CINEMA: Salut les copains

Trois ans après
le succès de l'“Auberge espagnole“, on retrouve Xavier et ses ami-e-s Erasmus dans „Les poupées russes“.

Petit rappel. A la fin de l'“Auberge espagnole“, on quittait Xavier, interprété par Romain Duris, qui venait juste de larguer un job au Ministère des finances pour réaliser enfin son rêve – devenir écrivain. La conclusion était presqu’un peu trop idéaliste et on se demandait quand même si les lendemains ne risquaient pas de déchanter. Dans „Les poupées russes“, on le retrouve effectivement à tour de rôle nègre et auteur de bluettes. Plus que son manque de réussite professionnelle, ce sont ses déboires sentimentaux qui le taraudent. Il enchaîne les aventures de façon à faire rougir les héroïnes de „Sex and the City“, tout en espérant tomber sur la perle rare, „la“ femme idéale avec laquelle il voudrait fonder une famille. „Les femmes, c’est comme les poupées russes“, explique-t-il, „on se demande toujours quelle sera la dernière.“

Pour faire simple, la différence entre les deux films pourrait se résumer ainsi: dans l'“Auberge“, une bande de post-ados essayaient de savoir qui ils étaient et dans „Les poupées russes“, ils luttent pour pouvoir rester fidèles à cette image d’eux-mêmes. La grande force du film – et des films de Cédric Klapisch en général d’ailleurs: ses protagonistes, on a l’impression de les connaître, et leurs problèmes pourraient très bien être les nôtres.

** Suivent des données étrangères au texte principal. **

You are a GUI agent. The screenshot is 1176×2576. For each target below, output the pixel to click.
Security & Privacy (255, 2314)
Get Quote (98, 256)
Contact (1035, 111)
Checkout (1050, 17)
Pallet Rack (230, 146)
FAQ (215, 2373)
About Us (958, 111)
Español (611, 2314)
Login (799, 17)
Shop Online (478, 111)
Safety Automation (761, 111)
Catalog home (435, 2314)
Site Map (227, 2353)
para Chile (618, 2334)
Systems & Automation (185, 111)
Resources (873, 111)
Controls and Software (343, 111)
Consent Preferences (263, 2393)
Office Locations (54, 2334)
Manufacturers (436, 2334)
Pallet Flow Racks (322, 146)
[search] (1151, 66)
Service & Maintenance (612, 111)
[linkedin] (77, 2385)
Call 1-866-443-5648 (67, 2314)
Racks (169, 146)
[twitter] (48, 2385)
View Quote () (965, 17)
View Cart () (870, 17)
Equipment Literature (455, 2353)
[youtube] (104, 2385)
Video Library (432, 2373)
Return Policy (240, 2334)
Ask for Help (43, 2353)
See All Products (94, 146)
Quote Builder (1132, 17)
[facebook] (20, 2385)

Forcément, les critiques français n’ont pas apprécié et ont taxé le film de „sympa“. Oui, Klapisch fait des films sympas, légers, mais au moins cela nous change des comédies pas drôles d’un Yvan Attal ou des drames artificiels et pesants d’un François Ozon. Comme si c’était un crime de faire un film qui n’exaspère pas son public.

Pour une fois, un cinéaste réussit à montrer des personnages véritablement humains, névrosés, mais pas trop. Romain Duris s’est enfin retrouvé après le décevant „De battre mon c´ur s’est arrêté“. Il campe habilement un personnage un brin macho, tantôt antipathique, tantôt attachant. Audrey Tautou fait encore mieux. Elle crève l’écran dans le rôle de Martine, jeune mère célibataire et alter-mondialiste. Kelly Reilly, alias Wendy, l’Anglaise, est une véritable découverte. La seule qui déçoit est Cécile de France, qui en fait clairement trop. Autant le personnage de la lesbienne Isabelle était rafraîchissant dans „L’Auberge espagnole“, autant il est caricatural dans la suite. La scène où elle se balade dans une robe comme un bûcheron en overdose de testostérone est à la limite du ridicule.

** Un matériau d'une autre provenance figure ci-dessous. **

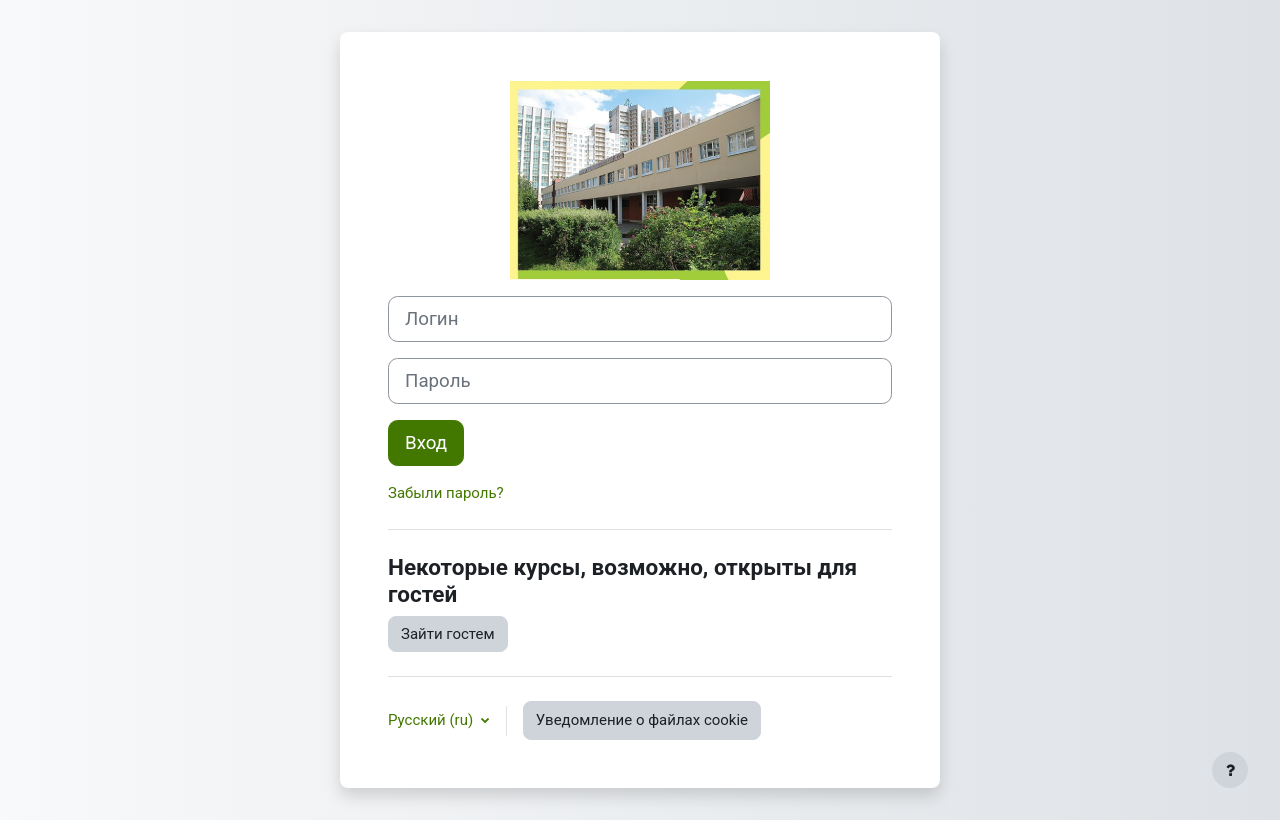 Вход (426, 443)
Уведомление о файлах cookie (642, 720)
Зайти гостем (448, 634)
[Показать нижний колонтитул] (1230, 770)
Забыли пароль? (446, 493)
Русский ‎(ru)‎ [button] (432, 720)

Plus que son prédécesseur, „Les poupées russes“ est une suite d’épisodes. Audrey Tautou, très présente dans la première moitié du film, disparaît complètement dans la seconde partie. Le réalisateur juxtapose les petites histoires et ne les raconte pas toujours jusqu’au bout. On dirait une dizaine de courts métrages – certain-e-s apprécieront, d’autres regretteront un manque de cohérence, mais au bout du compte, l’ensemble tient la route. A l’heure où l’Europe est en pleine crise, le réalisateur a heureusement un peu freiné son Euro-enthousiasme qu’il avait affiché dans „L’Auberge espagnole“.

Reste à savoir si ceux et celles qui n’ont pas vu le premier film pourront apprécier la suite. Une grande partie du plaisir est dans le fait de retrouver la bande d’étudiant-e-s Erasmus et de voir ce qu’ils sont devenu-e-s. Parce qu’ils nous renvoient également l’image de ce que nous sommes et ce que nous voudrions devenir.